In the face of massive public opposition, the Hong Kong government has delayed action on so-called “anti-subversion” legislation. Hong Kong Chief Executive C.H. Tung [Tung Chee-hwa] ordered the delay a few days after a demonstration by an estimated half-million people. The demonstration came on July 1st, the sixth anniversary of Britain’s return of Hong Kong to China. Demonstrators voiced their concerns that the legislation, if adopted as drafted, would have threatened the fundamental rights of free speech, free assembly, free association, and freedom of religion enjoyed by the people of Hong Kong.

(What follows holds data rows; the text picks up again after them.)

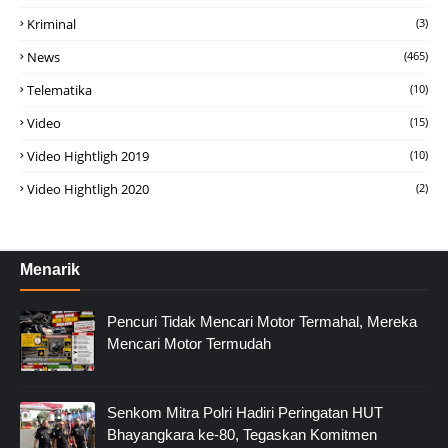
Kriminal
(3)
News
(465)
Telematika
(10)
Video
(15)
Video Hightligh 2019
(10)
Video Hightligh 2020
(2)
Menarik
Pencuri Tidak Mencari Motor Termahal, Mereka
Mencari Motor Termudah
Senkom Mitra Polri Hadiri Peringatan HUT
Bhayangkara ke-80, Tegaskan Komitmen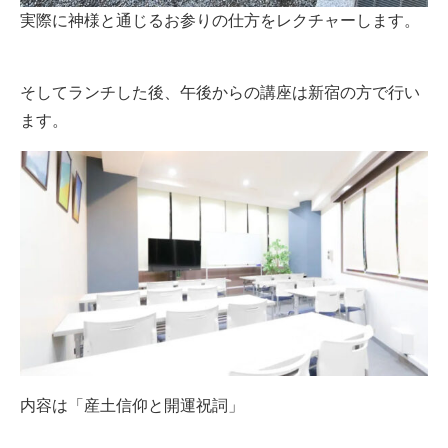
実際に神様と通じるお参りの仕方をレクチャーします。
そしてランチした後、午後からの講座は新宿の方で行い
ます。
内容は「産土信仰と開運祝詞」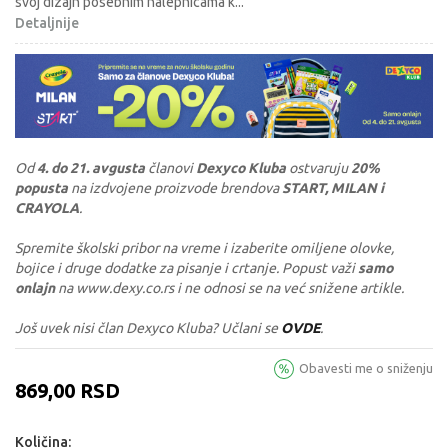
svoj dizajn posebnim nalepnicama k
...
Detaljnije
Od
4. do 21. avgusta
članovi
Dexyco Kluba
ostvaruju
20%
popusta
na izdvojene proizvode brendova
START, MILAN i
CRAYOLA
.
Spremite školski pribor na vreme i izaberite omiljene olovke,
bojice i druge dodatke za pisanje i crtanje. Popust važi
samo
onlajn
na www.dexy.co.rs i ne odnosi se na već snižene artikle.
Još uvek nisi član Dexyco Kluba? Učlani se
OVDE
.
Obavesti me o sniženju
869,00
RSD
Količina: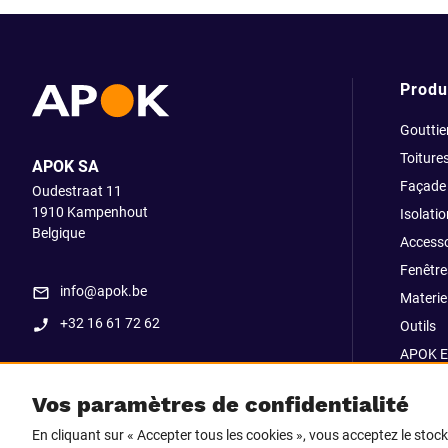
Produ
Gouttie
Toiture
APOK SA
Façade
Oudestraat 11
1910
Kampenhout
Isolatio
Belgique
Accesso
Fenêtre
info@apok.be
Materiel
+32 16 61 72 62
Outils
APOK E
Soldes
Vos paramètres de confidentialité
Go Str
En cliquant sur « Accepter tous les cookies », vous acceptez le stoc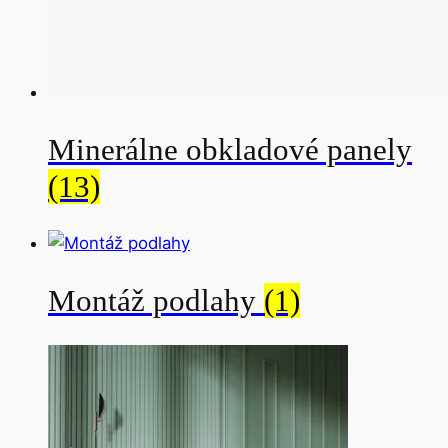
Minerálne obkladové panely
(13)
Montáž podlahy
(1)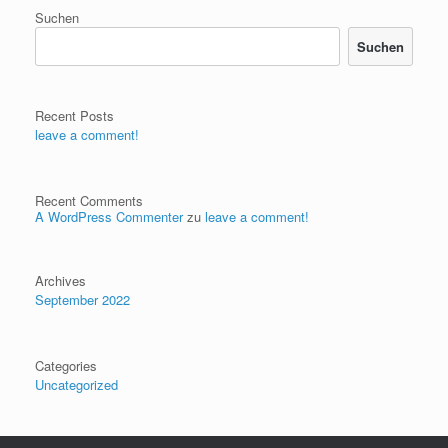
Suchen
Suchen
Recent Posts
leave a comment!
Recent Comments
A WordPress Commenter
zu
leave a comment!
Archives
September 2022
Categories
Uncategorized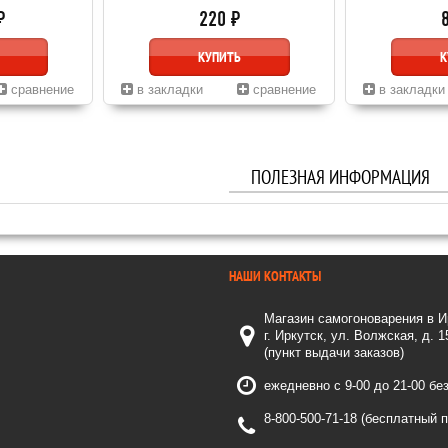
₽
220 ₽
КУПИТЬ
К
сравнение
в закладки
сравнение
в закладки
ПОЛЕЗНАЯ ИНФОРМАЦИЯ
НАШИ КОНТАКТЫ
Магазин самогоноварения в И
г. Иркутск, ул. Волжская, д. 1
(пункт выдачи заказов)
ежедневно с 9-00 до 21-00 бе
8-800-500-71-18 (бесплатный 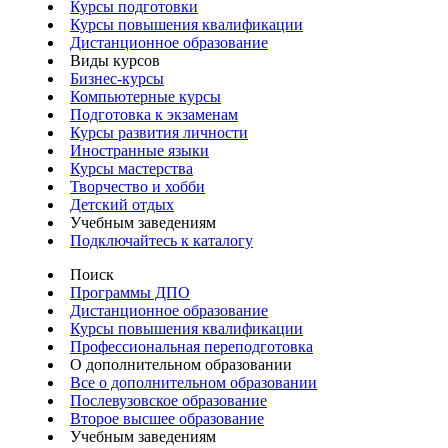
Курсы подготовки
Курсы повышения квалификации
Дистанционное образование
Виды курсов
Бизнес-курсы
Компьютерные курсы
Подготовка к экзаменам
Курсы развития личности
Иностранные языки
Курсы мастерства
Творчество и хобби
Детский отдых
Учебным заведениям
Подключайтесь к каталогу
Поиск
Программы ДПО
Дистанционное образование
Курсы повышения квалификации
Профессиональная переподготовка
О дополнительном образовании
Все о дополнительном образовании
Послевузовское образование
Второе высшее образование
Учебным заведениям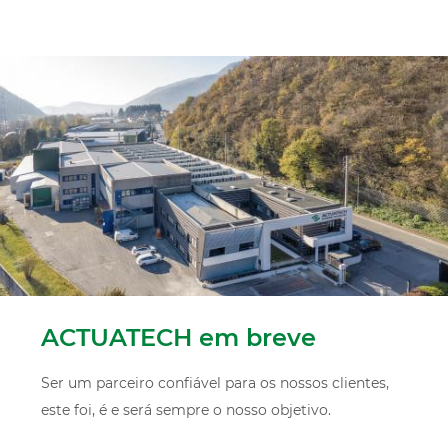
ACTUATECH em breve
Ser um parceiro confiável para os nossos clientes,
este foi, é e será sempre o nosso objetivo.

State Department spokesman Richard Boucher said the U.S. welcomes “the Hong Kong government’s July 7th decision to respond to the calls of the people and delay action and amend” the legislation. Mr. Boucher urged “the government of Hong Kong to conduct an open and transparent process of consultation on this issue”:
“Chief Executive C.H. Tung’s announcement indicates the Hong Kong government will take steps to address the deep concerns of the people of Hong Kong and of the international community. These include deleting the provision proscribing organizations with mainland [China] counterparts that are banned on national security grounds and adding a public interest defense provision.”
Under Hong Kong’s constitution, or Basic Law, the city is a special administrative region of China with a high degree of autonomy. The Basic Law guarantees freedom of speech, assembly, association, and religion, due process of law, and the right to own property. The Basic Law also calls for legislation to protect against subversion. But this can be done without compromising fundamental rights. The controversy surrounding the proposed legislation, said Mr. Boucher, “underscores the great importance of Hong Kong’s move towards democracy”:
“We urge the government to begin discussion of this essential component of Hong Kong success in accordance with the Basic Law’s mandate. Hong Kong should make tangible progress towards the Basic Law’s goal of universal suffrage, a democratically elected government answerable to the will of the people.”
That, said U.S. State Department spokesman Richard Boucher, is “the best way to ensure the protection of fundamental freedoms in Hong Kong.”